In this work, first, a computational approach suitable for combined material and geometrically nonlinear analysis for 2D quadrilateral elements is explained. Its main advantage is reuse: once a finite element has been developed with good performance in linear analysis, extension to material and geometrically nonlinear problems is simplified. Extension to geometrically nonlinear problems is enabled by a corotational kinematic description, and that to material nonlinear problems by an optimization-based solution algorithm. The approach thus comprises three ingredients—the development of high performance linear finite element using the Assumed natural deviatoric strain (ANDES) concept, a corotational kinematic description for quadrilateral element, and an optimization algorithm. The work illustrates the realization of the three ingredients on plane stress problems that exhibit elastoplastic material behavior. Numerical examples are presented to illustrate the effectiveness of the approach.

Second, an eight-node solid-shell element based on ANS, ANDES and EAS concepts is presented. The mechanical response of the element is split into three parts: (1) In-plane response, which is also decomposed into membrane and bending, (2) Thickness response or normal strains in thickness direction; and (3) Transverse shear response.
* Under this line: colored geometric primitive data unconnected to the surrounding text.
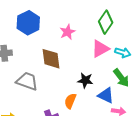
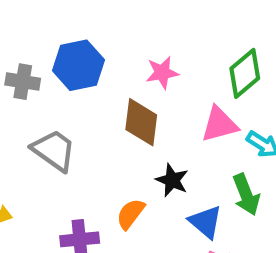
blue hexagon: (28, 23) -> (78, 65), moved
brown diamond: (51, 59) -> (141, 122), moved

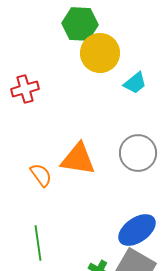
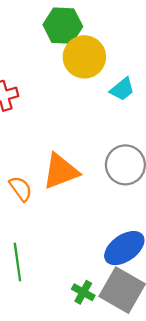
orange triangle: (78, 159) -> (61, 171), turned -30

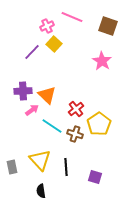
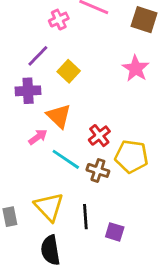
yellow square: (54, 44) -> (69, 71), moved
purple cross: (23, 91) -> (28, 91), moved
yellow pentagon: (99, 124) -> (131, 157), turned -30
purple square: (95, 177) -> (115, 232), moved
black semicircle: (41, 191) -> (50, 250), size x1.5

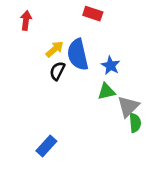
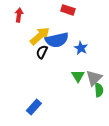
yellow arrow: (55, 49) -> (40, 36), size x1.5
blue semicircle: (78, 55) -> (57, 40), turned -90
green triangle: (106, 91) -> (78, 76), moved, turned -48

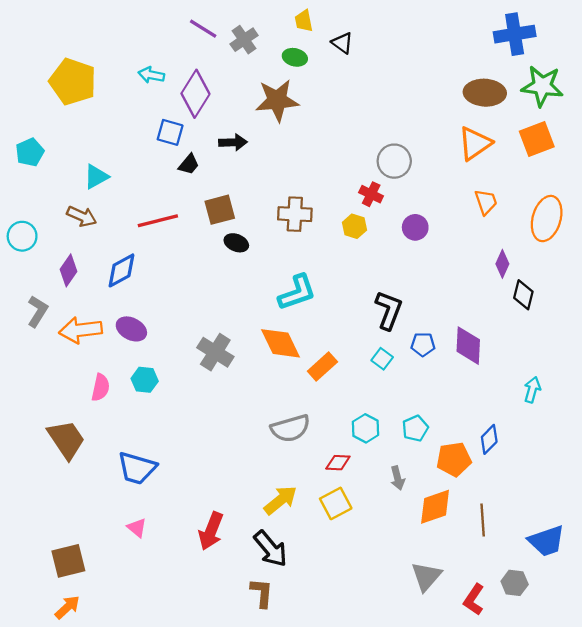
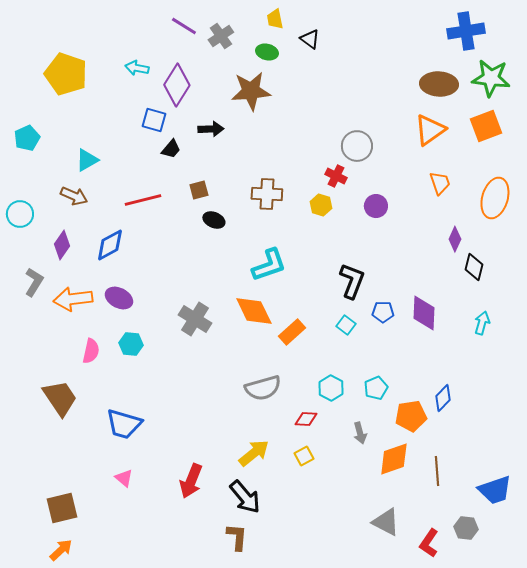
brown square: (220, 210) -> (199, 190), size x0.7
cyan arrow: (532, 390) -> (482, 323), moved
yellow square: (336, 503) -> (304, 456), size x0.7
gray triangle: (426, 576) -> (386, 522), turned -44

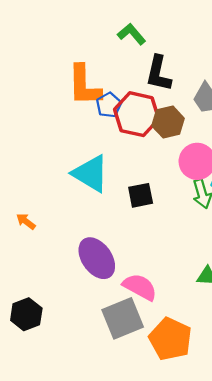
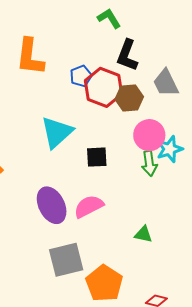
orange L-shape: (84, 85) -> (30, 57), moved
cyan triangle: (91, 174) -> (57, 132), turned 39
pink semicircle: (140, 287) -> (89, 206), moved, turned -64

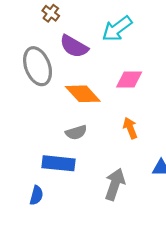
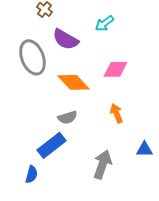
cyan arrow: (117, 29) -> (104, 23), size x0.7
blue rectangle: (58, 163) -> (51, 145), turned -44

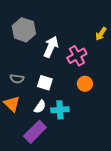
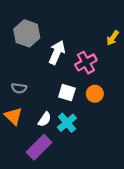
white square: (45, 83) -> (67, 93), moved
cyan cross: (60, 110) -> (67, 123), turned -36

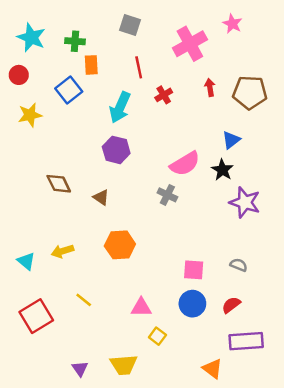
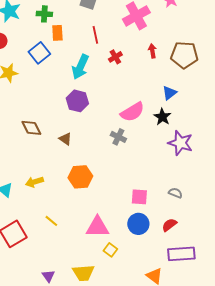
pink triangle: (141, 307) -> (97, 227), size x1.4

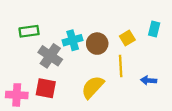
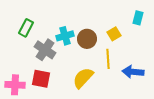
cyan rectangle: (154, 29) -> (138, 18), moved
green rectangle: (29, 31) -> (26, 28), turned -54
blue arrow: (149, 80) -> (133, 72), size x1.5

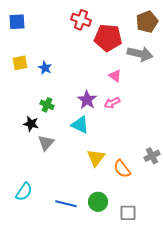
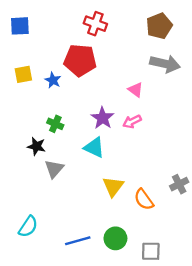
brown pentagon: (147, 22) -> (159, 26), moved
red pentagon: (108, 38) -> (80, 60), moved
blue line: (66, 204) -> (78, 241), turned -30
This separation gives the liberty of using any type of membrane quadrilateral formulation for the in-plane response. In the present work, ANDES membrane element is used for the in-plane response. ANS concept is implemented to account for the transverse shear and thickness strains, which has proven to circumvent the curvature thickness and transverse shear locking problems. EAS approach with one degree-of-freedom is applied on the thickness strain so as to alleviate the Poisson thickness locking. The formulation yields exact solution for both membrane and bending patch tests.

Third, an eight-node solid-shell element based on ANS and EAS concepts is presented. Five enhanced degrees-of-freedom are used to improve the in-plane response of the element and one to alleviate the Poisson's thickness locking problem.

Numerical results for some benchmarks show the robustness of both solid-shell formulations in geometrically linear problems.

With the proposed linear element at hand, the corotational kinematic description is used to add geometric nonlinearity to this work. Problems with small strains are addressed in this work, however, EICR could be extended to large deformations. The Corotated frame is defined such that it is independent of whether the mid-surface is warped or not. Numerical results for geometric nonlinear solid-shell and the comparisons with other solid-shell and shell formulations are presented in the end.